— Task prompt —
Copy out each line of the data below in which the string "pilas" appears.

Entries shown START

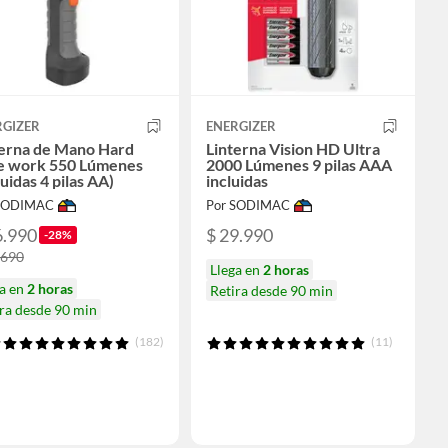
RGIZER
ENERGIZER
terna de Mano Hard
Linterna Vision HD Ultra
e work 550 Lúmenes
2000 Lúmenes 9 pilas AAA
luidas 4 pilas AA)
incluidas
 SODIMAC
Por SODIMAC
6.990
$ 29.990
-28%
.690
Llega en
2 horas
ga en
2 horas
Retira desde 90 min
ra desde 90 min
(182)
(11)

Entries shown END

— Answer space —
2000 Lúmenes 9 pilas AAA
luidas 4 pilas AA)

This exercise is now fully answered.